## 2012/11/06

### NBN: Costing the Coalition FTTN. It's not Good News.

Mr Turnbull, in his CommsDay address, seemed to be proposing the Paul Fletcher, "Wired Brown Land" FTTN:
• 25Mbps guaranteed, VDSL2
• 800m max wiring (approx. 500m road distance)
• we can infer 40-60 subs per node, consistent with the 160 subs/node of the first Telstra FTTN.
• The "golden screwdriver" is "Multi-Service Nodes": field upgradable from copper to Fibre.
So, what's it going to cost to roll this out to 12M subs, the 93% of premises addressed by NBN Co?
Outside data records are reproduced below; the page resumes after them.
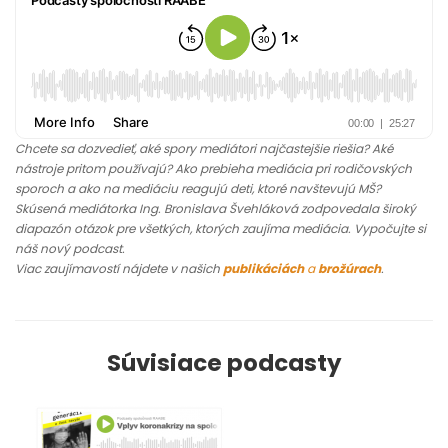
Chcete sa dozvedieť, aké spory mediátori najčastejšie riešia? Aké
nástroje pritom používajú? Ako prebieha mediácia pri rodičovských
sporoch a ako na mediáciu reagujú deti, ktoré navštevujú MŠ?
Skúsená mediátorka Ing. Bronislava Švehláková zodpovedala široký
diapazón otázok pre všetkých, ktorých zaujíma mediácia. Vypočujte si
náš nový podcast.
Viac zaujímavostí nájdete v našich
publikáciách
a
brožúrach
.
Súvisiace podcasty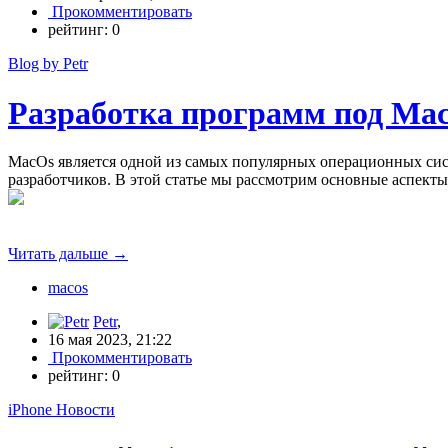
Прокомментировать
рейтинг:
0
Blog by Petr
Разработка программ под Ma
MacOs является одной из самых популярных операционных сис
разработчиков. В этой статье мы рассмотрим основные аспект
Читать дальше
→
macos
Petr
,
16 мая 2023, 21:22
Прокомментировать
рейтинг:
0
iPhone Новости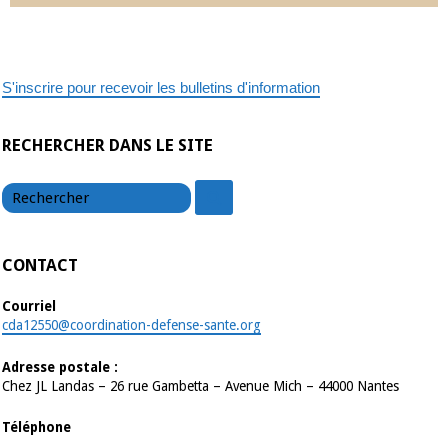
S'inscrire pour recevoir les bulletins d'information
RECHERCHER DANS LE SITE
chercher
chercher
CONTACT
Courriel
cda12550@coordination-defense-sante.org
Adresse postale :
Chez JL Landas – 26 rue Gambetta – Avenue Mich – 44000 Nantes
Téléphone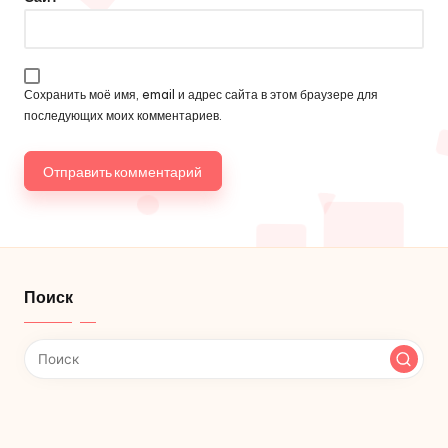
Сохранить моё имя, email и адрес сайта в этом браузере для
последующих моих комментариев.
Поиск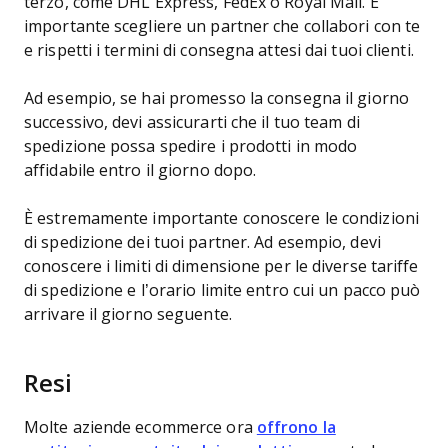
terzo, come DHL Express, FedEx o Royal Mail. È
importante scegliere un partner che collabori con te
e rispetti i termini di consegna attesi dai tuoi clienti.
Ad esempio, se hai promesso la consegna il giorno
successivo, devi assicurarti che il tuo team di
spedizione possa spedire i prodotti in modo
affidabile entro il giorno dopo.
È estremamente importante conoscere le condizioni
di spedizione dei tuoi partner. Ad esempio, devi
conoscere i limiti di dimensione per le diverse tariffe
di spedizione e l’orario limite entro cui un pacco può
arrivare il giorno seguente.
Resi
Molte aziende ecommerce ora
offrono la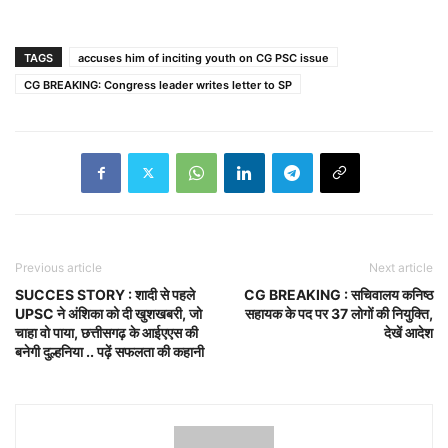
TAGS
accuses him of inciting youth on CG PSC issue
CG BREAKING: Congress leader writes letter to SP
Previous article
Next article
SUCCES STORY : शादी से पहले
CG BREAKING : सचिवालय कनिष्ठ
UPSC ने अंशिका को दी खुशखबरी, जो
सहायक के पद पर 37 लोगों की नियुक्ति,
चाहा वो पाया, छत्तीसगढ़ के आईएएस की
देखें आदेश
बनेगी दुल्हनिया .. पढ़ें सफलता की कहानी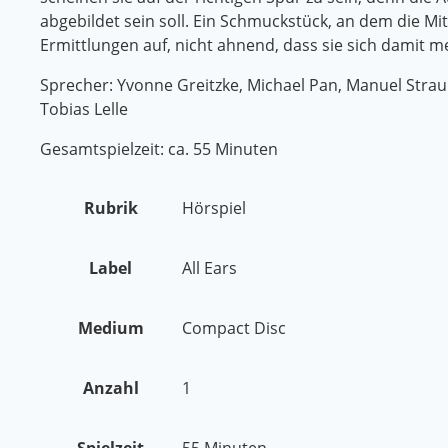
abgebildet sein soll. Ein Schmuckstück, an dem die Mi
Ermittlungen auf, nicht ahnend, dass sie sich damit 
Sprecher: Yvonne Greitzke, Michael Pan, Manuel Strau
Tobias Lelle
Gesamtspielzeit: ca. 55 Minuten
Rubrik
Hörspiel
Label
All Ears
Medium
Compact Disc
Anzahl
1
Spielzeit
55 Minuten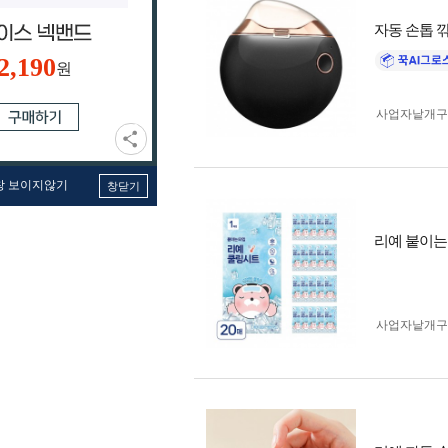
자동 손톱 
2,190
원
사업자 낱개
창 보이지않기
창닫기
리예 붙이는 
사업자 낱개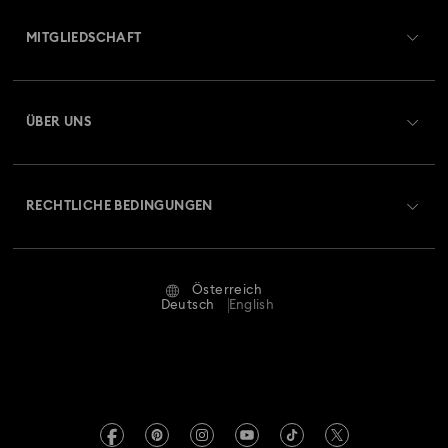
Übersicht zum Kundenservice
MITGLIEDSCHAFT
Auftragsstatus
Registrieren
Geschenkkarten-Guthaben
ÜBER UNS
Swarovski Club
Versand
Über Swarovski
Swarovski Crystal Society (SCS)
Retouren und Umtausch
RECHTLICHE BEDINGUNGEN
Stellen & Karriere
Reparaturstatus
Nutzungsbedingungen
Alumni Community
Österreich
Kontakt
AGB
Deutsch
English
Für Geschäftskunden
Größe berechnen
Datenschutz
Sitemap
Store-Finder
Impressum
Swarovski Created Diamonds
Termin buchen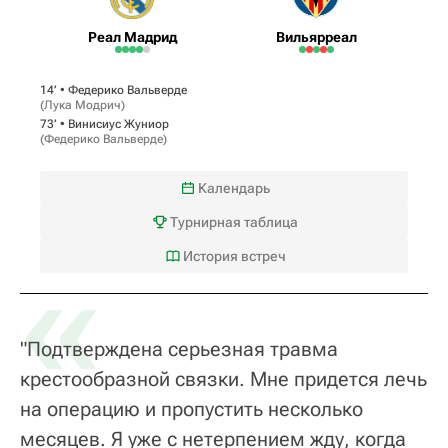
Реал Мадрид
Вильярреал
14‎’‎ •
Федерико Вальверде
(
Лука Модрич
)
73‎’‎ •
Винисиус Жуниор
(
Федерико Вальверде
)
Календарь
Турнирная таблица
«
История встреч
"Подтверждена серьезная травма
крестообразной связки. Мне придется лечь
на операцию и пропустить несколько
месяцев. Я уже с нетерпением жду, когда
Will Mr Turnbull achieve the Coalition tagline, "Better Broadband, Cheaper, Sooner, More Affordable"?

Mr Turnbull would like to have us believe his FTTN is "three to four times cheaper", as he started saying to Leigh Sales on the 7:30 Report Interview.

Which is an ambiguous statement: is that of the full $37.4B project, the$26.7B "fibre and transit network" or the widely estimated $12B construction cost of the Fibre Customer Access Network? In 2009, one of the seven person review panel that rejected the FTTN tender bids, Prof. Reg Coutts summed the economics up: “Essentially to go down the FTTN road would mean something in the order of, greater than 50 per cent of the capital being put into digital cabinets in the suburbs," he said. "They then become an obstacle to the final solution… fibre-to-the-premise. Fibre-to-the-node was not a stepping stone to fibre-to-the-premise. In fact, if anything it would put it backwards. The second reason, of course, is in no other market have people proceeded with fibre-to-the-node other than an incumbent. It is a solution that is the right solution for an incumbent that has a copper infrastructure.” In the CommsDay piece, Mr Turnbull says on the topic of costing an FTTN: After all, we know the approximate budget and timetable such a strategy entails, because a nationwide Fibre to the Node upgrade has been painstakingly costed, and the logistics of rolling it out carefully analyzed, no less than eight times during the past eight years. Only, we don't. I've looked at both the Telstra Aug-2005 and the G9/FANOC proposals: the public versions are very approximate and roughly similar. The Telstra proposal was only for five major metro areas and then of the 5.4M premises, they cherry-picked just 4M, 12Mbps, 1.5km max, ADSL2 supporting two-thirds with 20,000 nodes and the remainder directly from 450 exchanges. Nodes handled ~160 subs. Build time was forecast at 3 years, cost vaguely set around$3-5B.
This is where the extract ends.